Run 75441 comments on the WTO and US stimulus spending (lifted from comments):
Lori Wallach, Director of Public Citizens Global Trade Watch did a recent (March 12, 2009) report to the subcommittee on Terrorism, Nonproliferation, and Trade, “US Foreign Economic Policy in the Global Crisis.” Briefly this is what she is saying about banking and trade globally and how we may have signed away our rights.

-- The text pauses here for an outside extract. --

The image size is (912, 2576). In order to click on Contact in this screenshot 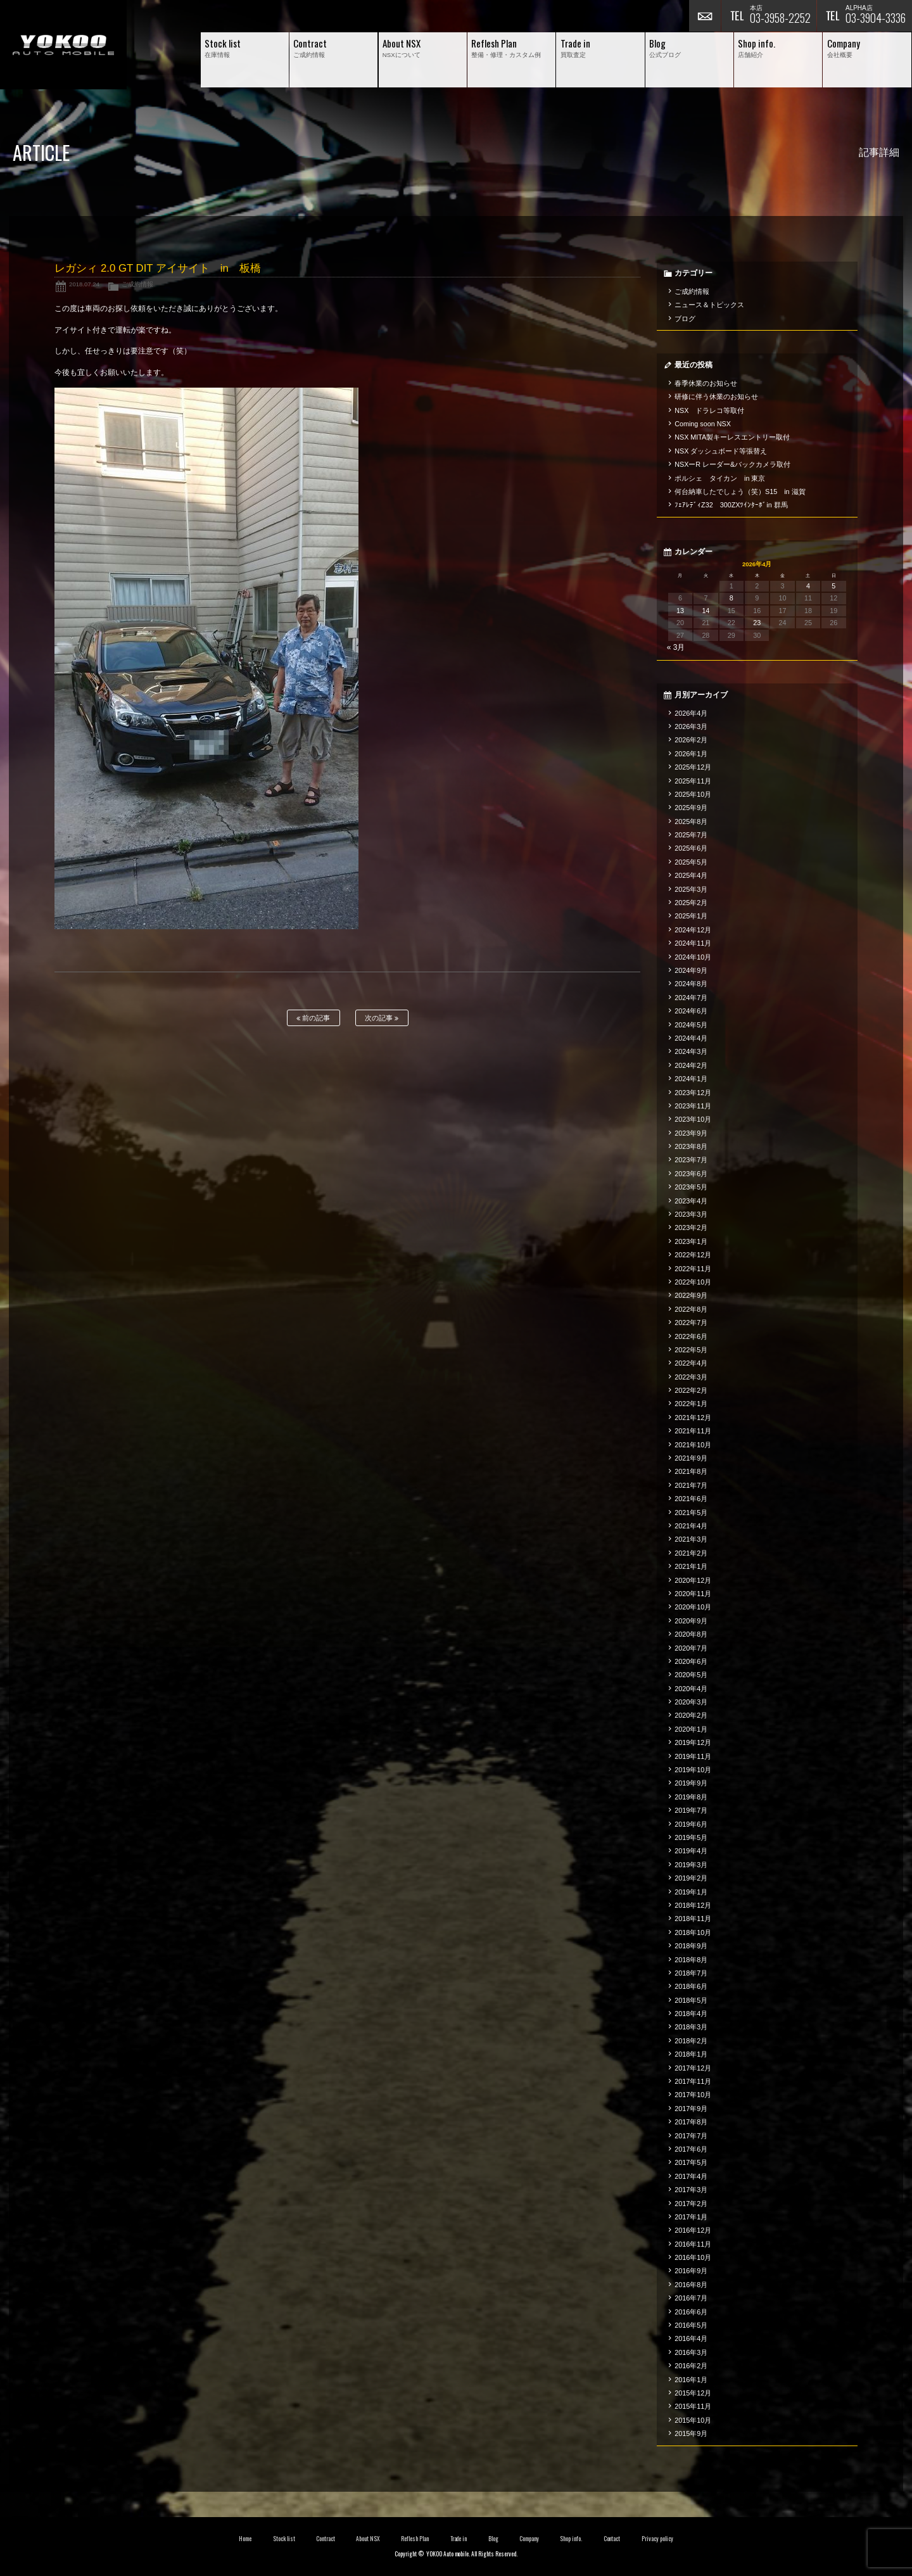 , I will do `click(612, 2538)`.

Obama and company are on a collison course with the WTO and its Financial Service Agreement as signed by 39 countries including the US. By signing such, we have to treat foreign financial institutes as if they were the same as Amerrican banks, etc. Last year’s November Doha meeting was meant to develop a coordinated reponse to the current crisis. I suspect there will be much gnashing of teeth as the Obama reverses the trend of supporting the WTO expansion into domestic banking regulations and limitations. Other countries have excluded certain aspects of the WTO limiting its reach into such areas as well as production. In our push for greater deregulation globally, we instead achieved the control of the global banking and financial system by a few.

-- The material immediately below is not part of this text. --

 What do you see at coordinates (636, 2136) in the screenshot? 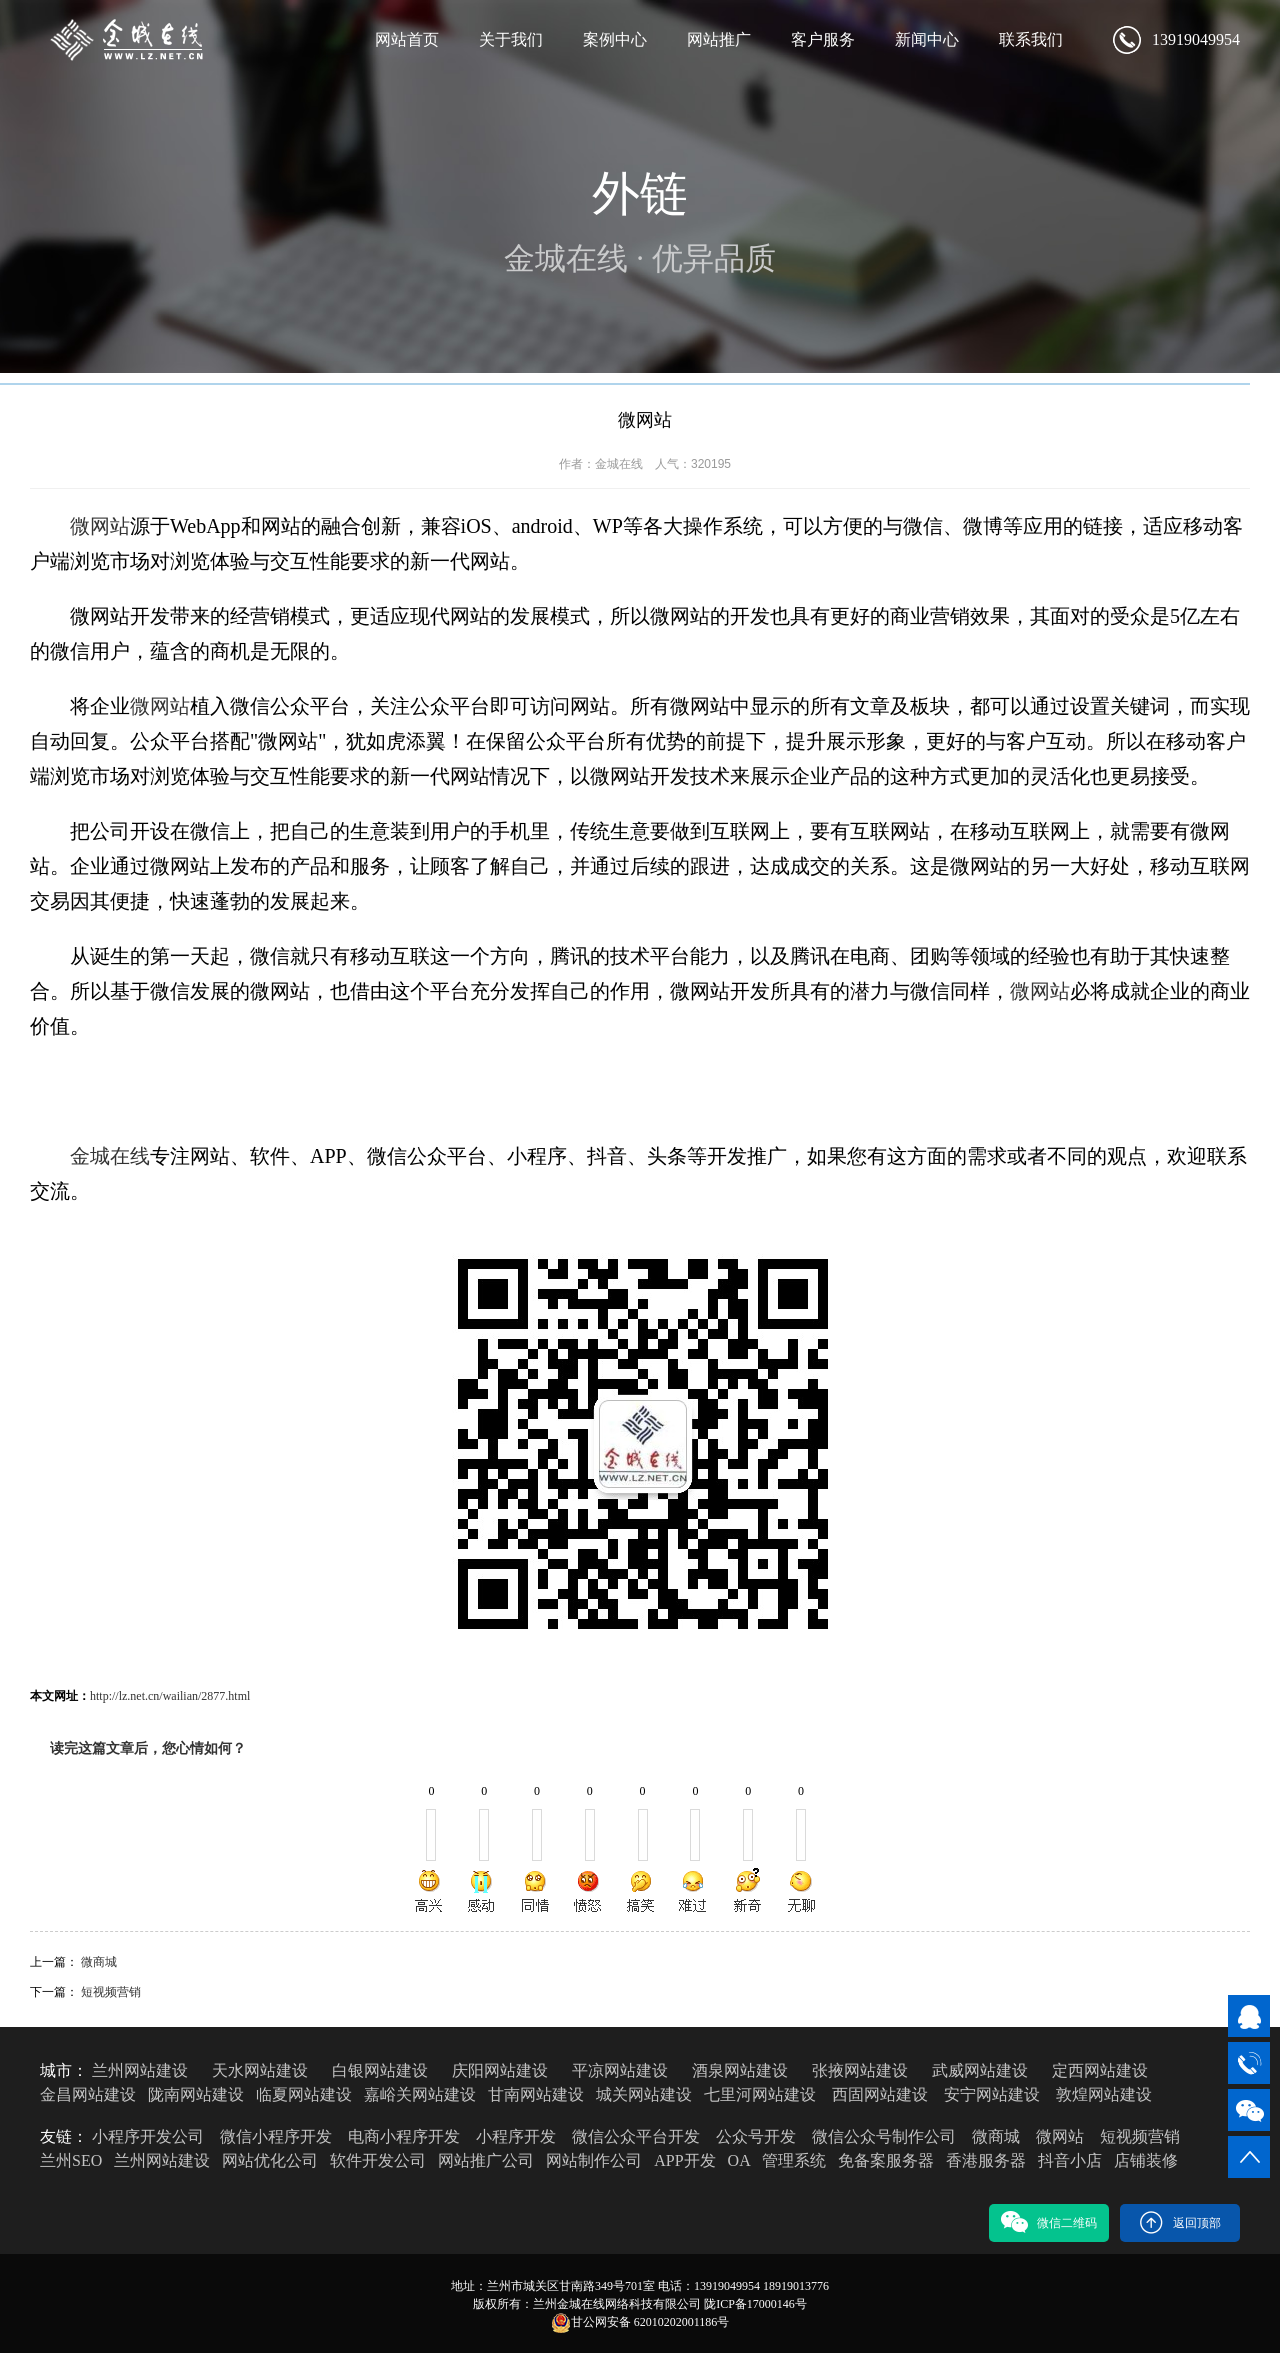 I see `微信公众平台开发` at bounding box center [636, 2136].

I guess we were the naive bunch on the global neighborhood block?
More under the fold from rdan…
The WTO’s procurement agreement and those of the FTAs into which the United States has entered limit how Congress may expend our tax dollars. Given the recent brouhaha attacking Buy American rules in the stimulus package as ‘protectionist,’ it is worth noting that the terms in question had nothing to do with tariffs or trade or the functioning of private markets. Rather at issue was Congress’ right to decide how to best spend U.S. tax dollars in a manner that could stimulate our economy. Yet, “trade” pacts such as WTO and the FTAs set limits on Congress’ decisions regarding use of our tax dollars in a manner that provides preferences for U.S.-made goods or U.S. firms.
Thus Congress’ stimulus spending of our tax dollars will not fully cycle through the U.S. economy, even though studies show that doing so provides important economic gains. For instance, the $20 billion in funding for electronic medical record keeping in the 2009 Economic Recovery Plan is probably more likely to be spent offshore rather than to employ Americans. Meanwhile, despite the hysteria regarding the Buy American rules relating to infrastructure projects, in reality even though the stimulus package included the much broader Senate version of Buy America rules, only a small share of that money can be directed into the U.S. economy thanks to the limits set in trade
agreement procurement rules. For instance, firms operating in 39 countries, including all of Europe, that signed the highly controversial WTO procurement agreement and firms in the additional 13 countries who are signatories to U.S FTAs must be treated as if they were U.S. firms for certain aspects of even the covered spending. While there are some important exceptions listed in the U.S. schedule of commitments in these agreements that safeguard the right to use domestic preferences for some categories of goods, the United States altogether gave up its rights to provide preferences to U.S. firms regarding the construction and other service procurement contracts.